O Jogo Começa Sem Aviso

É preciso compreender que Xi Jinping, mestre dos movimentos calculados, não recua por distração. Sua ausência em um momento de ampliação do Brics, com a entrada de nações-chave produtoras de petróleo e minerais estratégicos, foi deliberada. Sabedor do impacto geopolítico da consolidação de um bloco que confronta diretamente a hegemonia do dólar e redesenha as rotas comerciais do século XXI, Xi preferiu deixar a cena para outro protagonista. E Lula, com sua aparente experiência e desejo de liderança global, foi o porta-voz, mesmo que não soubesse disso.
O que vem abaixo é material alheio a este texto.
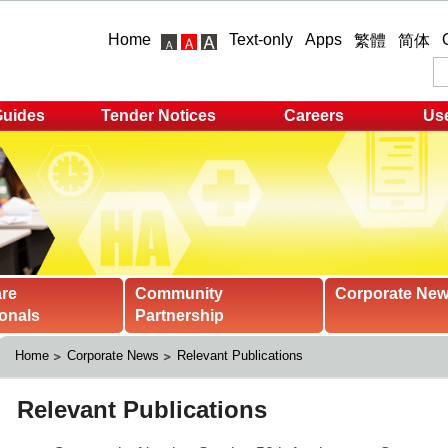
Home
Text-only
Apps
繁體
简体
Guides
Tender Notices
Careers
Use
are
Community
Corporate Ne
onals
Partnership
Home
Corporate News
Relevant Publications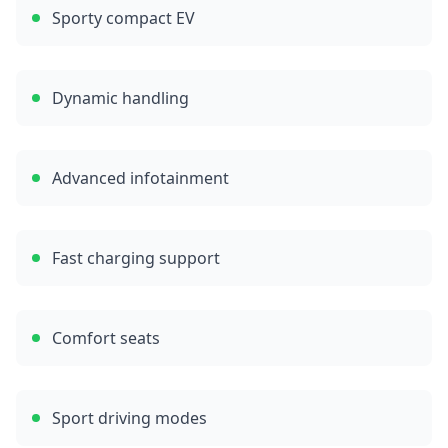
Sporty compact EV
Dynamic handling
Advanced infotainment
Fast charging support
Comfort seats
Sport driving modes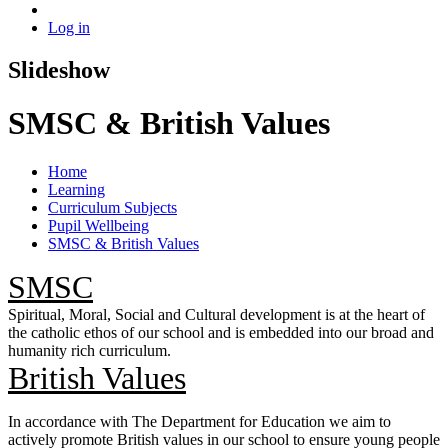
Log in
Slideshow
SMSC & British Values
Home
Learning
Curriculum Subjects
Pupil Wellbeing
SMSC & British Values
SMSC
Spiritual, Moral, Social and Cultural development is at the heart of
the catholic ethos of our school and is embedded into our broad and
humanity rich curriculum.
British Values
In accordance with The Department for Education we aim to
actively promote British values in our school to ensure young people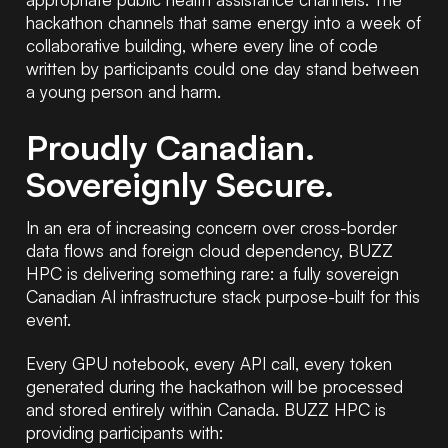
hackathon channels that same energy into a week of
collaborative building, where every line of code
written by participants could one day stand between
a young person and harm.
Proudly Canadian.
Sovereignly Secure.
In an era of increasing concern over cross-border
data flows and foreign cloud dependency, BUZZ
HPC is delivering something rare: a fully sovereign
Canadian AI infrastructure stack purpose-built for this
event.
Every GPU notebook, every API call, every token
generated during the hackathon will be processed
and stored entirely within Canada. BUZZ HPC is
providing participants with: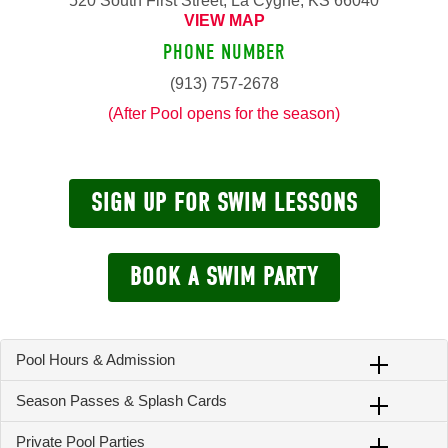
520 South First Street, La Cygne, KS 66040
VIEW MAP
PHONE NUMBER
(913) 757-2678
(After Pool opens for the season)
SIGN UP FOR SWIM LESSONS
BOOK A SWIM PARTY
Pool Hours & Admission
Season Passes & Splash Cards
Private Pool Parties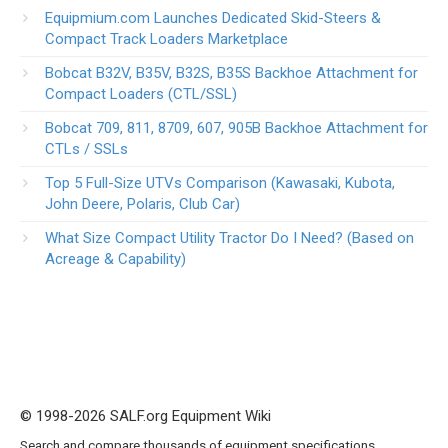
Equipmium.com Launches Dedicated Skid-Steers &
Compact Track Loaders Marketplace
Bobcat B32V, B35V, B32S, B35S Backhoe Attachment for
Compact Loaders (CTL/SSL)
Bobcat 709, 811, 8709, 607, 905B Backhoe Attachment for
CTLs / SSLs
Top 5 Full-Size UTVs Comparison (Kawasaki, Kubota,
John Deere, Polaris, Club Car)
What Size Compact Utility Tractor Do I Need? (Based on
Acreage & Capability)
© 1998-2026 SALF.org Equipment Wiki
Search and compare thousands of equipment specifications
Lula achou que estava no ABC e não se conteve. O cenário era perfeito: o Brasil no centro de uma nova articulação internacional, agora com países como Arábia Saudita, Irã e Emirados Árabes Unidos aderindo ao bloco. A narrativa era tentadora: multipolaridade, comércio em moedas locais, rejeição ao domínio do dólar — Trump foi categórico: reagirá com força à ameaça ao domínio do dólar — além de um aceno retórico ao anti-imperialismo. O problema é que, nesse jogo, cada palavra pesa mais do que toneladas de minério exportado.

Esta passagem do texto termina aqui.